Don’t have a self-hosted WordPress site but want good quality statistics?
You can get them from STATCOUNTER.
A long time ago —- well, in 2012 to be precise, I first began using the free WordPress.com software / platform for blogging. As a hobbyist blogger who is interested in all animal-kind, I found WordPress “purr-fect” to showcase the antics and photos of my beautiful cat Shandy, and of all sorts of other animals. Nobody was more astonished than me, when after around 6 months of blogging on my Fascinating Animals (FA) blog, the Views or “hits” really took off. I am being “relative” here because compared to Blogs with hundreds or thousands of Followers, probably the number of visits to my FA blog is low – but I run my blog because I love to, and not for business or for the stats.
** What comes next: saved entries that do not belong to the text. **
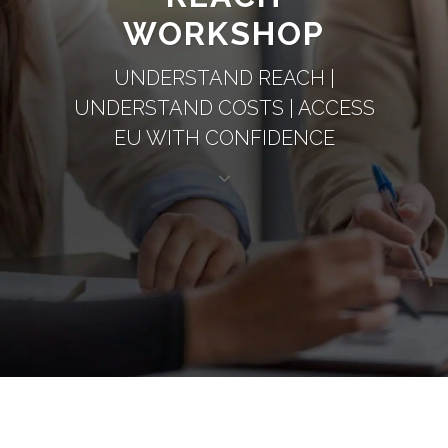
WORKSHOP
UNDERSTAND REACH |
UNDERSTAND COSTS | ACCESS
EU WITH CONFIDENCE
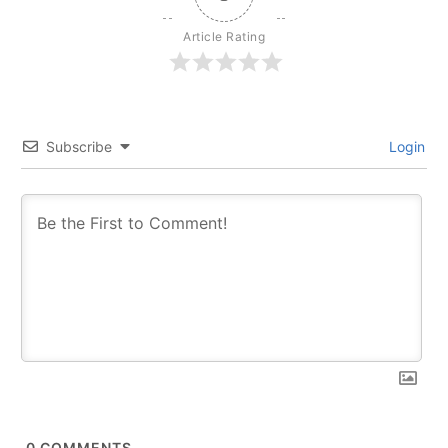
Article Rating
Subscribe
Login
0
COMMENTS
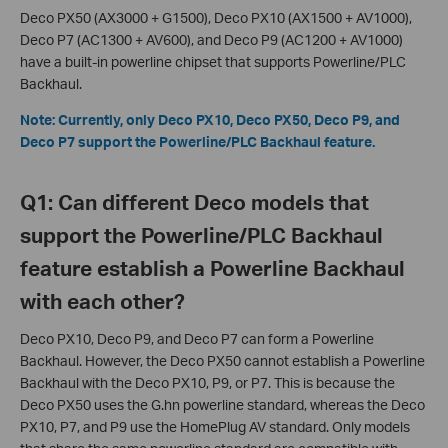
Deco PX50 (AX3000 + G1500), Deco PX10 (AX1500 + AV1000),
Deco P7 (AC1300 + AV600), and Deco P9 (AC1200 + AV1000)
have a built-in powerline chipset that supports Powerline/PLC
Backhaul.
Note: Currently, only
Deco PX10,
Deco PX50, Deco P9, and
Deco P7 support the Powerline/PLC Backhaul feature.
Q1: Can different Deco models that
support the Powerline/PLC Backhaul
feature establish a Powerline Backhaul
with each other?
Deco PX10, Deco P9, and Deco P7 can form a Powerline
Backhaul. However, the Deco PX50 cannot establish a Powerline
Backhaul with the Deco PX10, P9, or P7. This is because the
Deco PX50 uses the G.hn powerline standard, whereas the Deco
PX10, P7, and P9 use the HomePlug AV standard. Only models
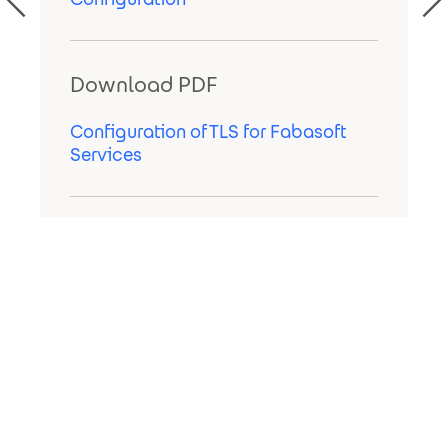
Download PDF
Configuration of TLS for Fabasoft
Services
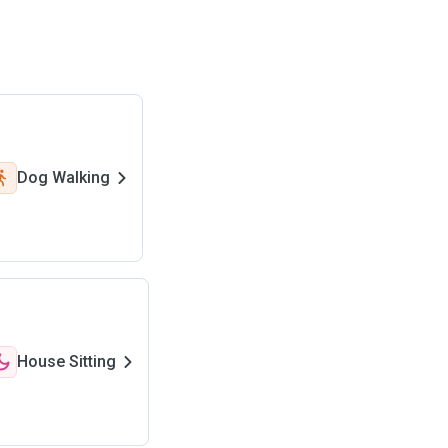
Dog Walking
House Sitting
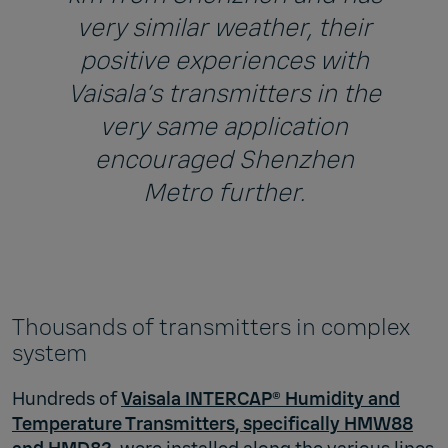
very similar weather, their
positive experiences with
Vaisala’s transmitters in the
very same application
encouraged Shenzhen
Metro further.
Thousands of transmitters in complex
system
Hundreds of
Vaisala INTERCAP® Humidity and
Temperature Transmitters, specifically HMW88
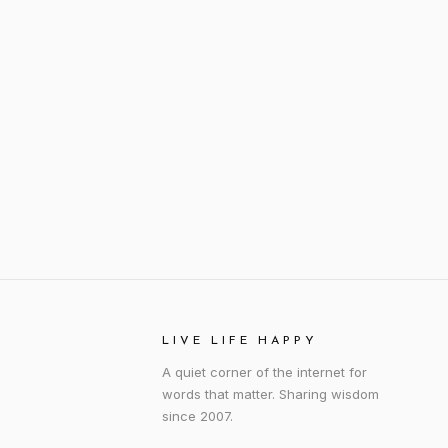
LIVE LIFE HAPPY
A quiet corner of the internet for
words that matter. Sharing wisdom
since 2007.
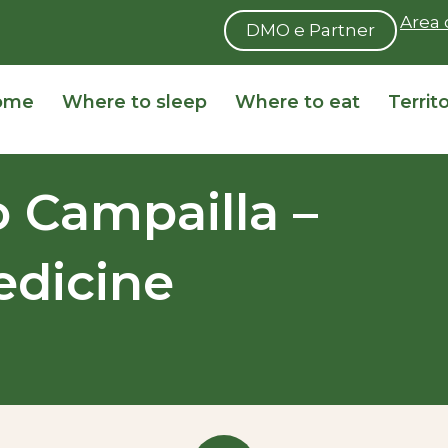
Area 
DMO e Partner
ome
Where to sleep
Where to eat
Territ
o Campailla –
dicine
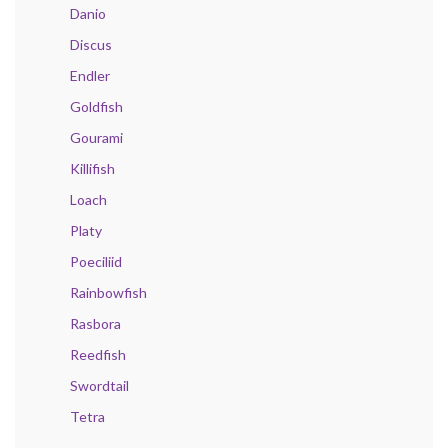
Danio
Discus
Endler
Goldfish
Gourami
Killifish
Loach
Platy
Poeciliid
Rainbowfish
Rasbora
Reedfish
Swordtail
Tetra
I can see from the inbuilt WordPress Stats that the content of my FA blog has been read consistently by people. Back in the earlier days of my blogging, I thought I wonder if I can get more detailed statistics than WordPress’ “unique number of visits” and “number of page views” (where “page” means a Page or a Post)?
The answer is …. YES !
Statcounter offers a way to provide detailed statistics for your free WordPress.com blog up until a limit, FREE OF CHARGE. Statcounter says:
- The data we collect is then processed and analysed by us and stored in our database servers.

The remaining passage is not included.